A tree's root node value is accessed with the node property, and its leaves are accessed with the leaves() method:

>>> tree3.node
'VP'
>>> tree3.leaves()
['saw', 'the', 'man']

One common way of defining the subject of a sentence S in English is as the noun phrase that is the daughter of S and the sister of VP. Although we cannot access subjects directly, in practice we can get something similar by using tree positions. Consider tree4 defined as follows:

>>> tree4 = Tree('S', [tree1, tree3])
>>> tree4
(S: (NP: 'John') (VP: 'saw' (NP: 'the' 'man')))

Now we can just use indexing to access the subtrees of this tree:

>>> tree4[0]
(NP: 'John')
>>> tree4[1]
(VP: 'saw' (NP: 'the' 'man'))

Since the value of tree4[1] is itself a tree, we can index into that as well:

>>> tree4[1][0]
'saw'
>>> tree4[1][1]
(NP: 'the' 'man')

The printed representation for complex trees can be difficult to read. In these cases, the draw method can be very useful.

>>> tree3.draw()

This method opens a new window, containing a graphical representation of the tree:

../images/parse_draw.png

The tree display window allows you to zoom in and out; to collapse and expand subtrees; and to print the graphical representation to a postscript file (for inclusion in a document).

To compare multiple trees in a single window, we can use the draw_trees() method:

>>> from nltk_lite.draw.tree import draw_trees
>>> draw_trees(tree1, tree2, tree3)

The Tree class implements a number of other useful methods.

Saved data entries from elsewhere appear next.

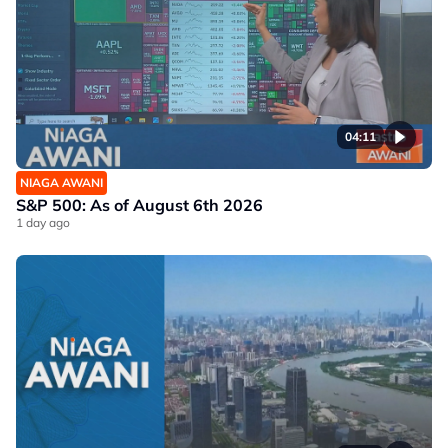
04:11
NIAGA AWANI
S&P 500: As of August 6th 2026
1 day ago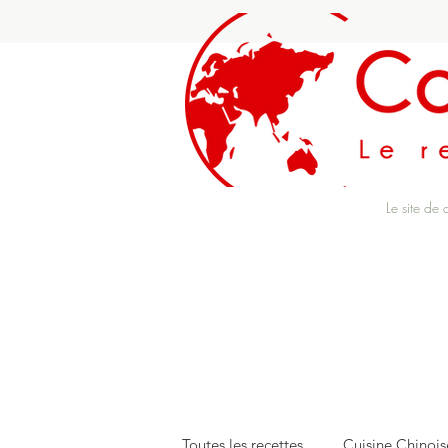
Le site de 
Toutes les recettes
Cuisine Chinois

See the Tree reference documentation for more information about these methods.

The nltk_lite.corpora module defines the treebank corpus, which contains a collection of hand-annotated parse trees for English text, derived from the Penn Treebank.

>>> from nltk_lite.corpora import treebank, extract
>>> print extract(0, treebank.parsed())
(S:
  (NP-SBJ:
    (NP: (NNP: 'Pierre') (NNP: 'Vinken'))
    (,: ',')
    (ADJP: (NP: (CD: '61') (NNS: 'years')) (JJ: 'old'))
    (,: ','))
  (VP:
    (MD: 'will')
    (VP:
      (VB: 'join')
      (NP: (DT: 'the') (NN: 'board'))
      (PP-CLR:
        (IN: 'as')
        (NP: (DT: 'a') (JJ: 'nonexecutive') (NN: 'director')))
      (NP-TMP: (NNP: 'Nov.') (CD: '29'))))
  (.: '.'))

7.2.4   Exercises

    1. Write code to produce two trees, one for each reading of the phrase old men and women
    2. Encode any of the trees presented in this chapter as a labeled bracketing and use the nltk_lite.parse module's bracket_parse() method to check that it is well-formed. Now use the draw() to display the tree.
    3. As in (a) above, draw a tree for The woman saw a man last Thursday.
  1. Using tree positions, list the subjects of the first 100 sentences in the Penn treebank; to make the results easier to view, limit the extracted subjects to subtrees whose height is 2.

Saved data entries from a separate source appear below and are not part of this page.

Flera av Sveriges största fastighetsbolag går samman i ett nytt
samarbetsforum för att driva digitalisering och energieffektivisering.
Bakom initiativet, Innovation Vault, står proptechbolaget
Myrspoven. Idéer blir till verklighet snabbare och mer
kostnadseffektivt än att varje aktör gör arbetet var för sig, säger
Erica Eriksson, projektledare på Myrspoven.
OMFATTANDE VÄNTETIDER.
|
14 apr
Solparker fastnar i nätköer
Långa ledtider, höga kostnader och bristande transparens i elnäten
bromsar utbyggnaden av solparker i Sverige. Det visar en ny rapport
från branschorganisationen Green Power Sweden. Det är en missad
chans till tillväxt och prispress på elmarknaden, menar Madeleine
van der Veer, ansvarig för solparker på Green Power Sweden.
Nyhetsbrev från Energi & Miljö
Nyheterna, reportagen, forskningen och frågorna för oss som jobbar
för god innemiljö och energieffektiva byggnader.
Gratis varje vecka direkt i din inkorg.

7.3   Context Free Grammar

As we have seen, languages are infinite — there is no principled upper-bound on the length of a sentence. Nevertheless, we would like to write programs that can process well-formed sentences. It turns out that we can characterize what we mean by well-formedness using a grammar. The way that finite grammars are able to describe an infinite set uses recursion. (We already came across this idea when we looked at regular expressions: the finite expression a+ is able to describe the infinite set {a, aa, aaa, aaaa, ...}). Apart from their compactness, grammars usually capture important structural and distributional properties of the language, and can be used to map between sequences of words and abstract representations of meaning. Even if we were to impose an upper bound on sentence length to ensure the language was finite, we would probably still want to come up with a compact representation in the form of a grammar.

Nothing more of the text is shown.